According to Business Insider, Ba had overseen a “large portion” of xAI, reporting directly to Musk. He was head of research, safety, and enterprise over the summer of 2025, when Grok broke headlines for praising Hitler and making violent, sexual threats. This came after Musk implemented a system update intended to make the chatbot more “politically incorrect.”
Most of Ba’s responsibilities, including the safety portfolio, had already been transferred to Wu and Zhang by the new year, Business Insider reports. At this time, a since-restricted Grok feature allowed users to generate nonconsensual sexualized images of real people, including children, which prompted ongoing criminal investigations from authorities around the world.
Defy gravity
U of T has repeatedly spotlighted the work of Ba and other high-profile researchers, as it races to take advantage of the funding and partnership opportunities opened up by the AI boom.

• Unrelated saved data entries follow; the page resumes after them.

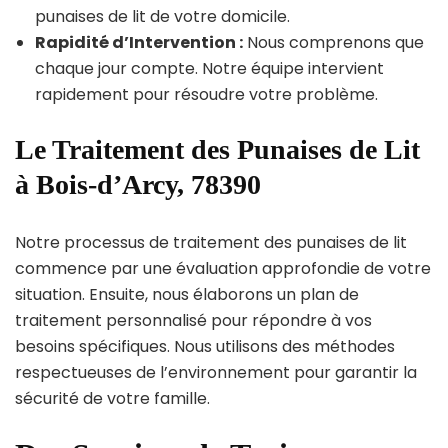
punaises de lit de votre domicile.
Rapidité d’Intervention :
Nous comprenons que
chaque jour compte. Notre équipe intervient
rapidement pour résoudre votre problème.
Le Traitement des Punaises de Lit
à Bois-d’Arcy, 78390
Notre processus de traitement des punaises de lit
commence par une évaluation approfondie de votre
situation. Ensuite, nous élaborons un plan de
traitement personnalisé pour répondre à vos
besoins spécifiques. Nous utilisons des méthodes
respectueuses de l’environnement pour garantir la
sécurité de votre famille.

In a November 2025 public relations release, U of T shared that it had “received 141 media hits” when news first broke of the partnership between Ba and Musk. Later that month, Simcoe Hall secured $42.5 million from the federal government to fund AI computing infrastructure.
Over the summer, U of T promoted a magazine profile on Ba, in which he was described as “A former student of Geoffrey Hinton bringing Elon Musk’s Grok to the masses.”
Hinton, a Nobel laureate and U of T professor emeritus, spent 10 years on the research team for Google’s AI model Gemini before leaving to speak freely about the dangers of AI. Simcoe Hall recently accepted a $10 million donation from Google, matched with $10 million of its own, to establish the “Hinton Chair in Artificial Intelligence.”
That came a week before December 9, when Google announced that it was partnering with the US Department of War to create GenAI.mil, an AI platform for the US military. According to The Intercept, recently leaked documents indicate that the Pentagon’s planned uses for its “AI arsenal” include bot campaigns designed to “influence foreign target audiences” and “suppress dissenting arguments.”
On March 2, U of T president Melanie Woodin flew to Mumbai and, standing alongside Prime Minister Mark Carney in a meeting with Indian officials held at the Taj Mahal Palace Hotel, announced the launch of a new “AI centre of excellence” in partnership with the Indian Institute of Science. Two days later, U of T announced a major new AI research funding commitment from AMD, an American semiconductor company.
Neither Musk nor Ba responded to The Varsity for a request for comment. xAI sent an automated response, “Legacy Media Lies.”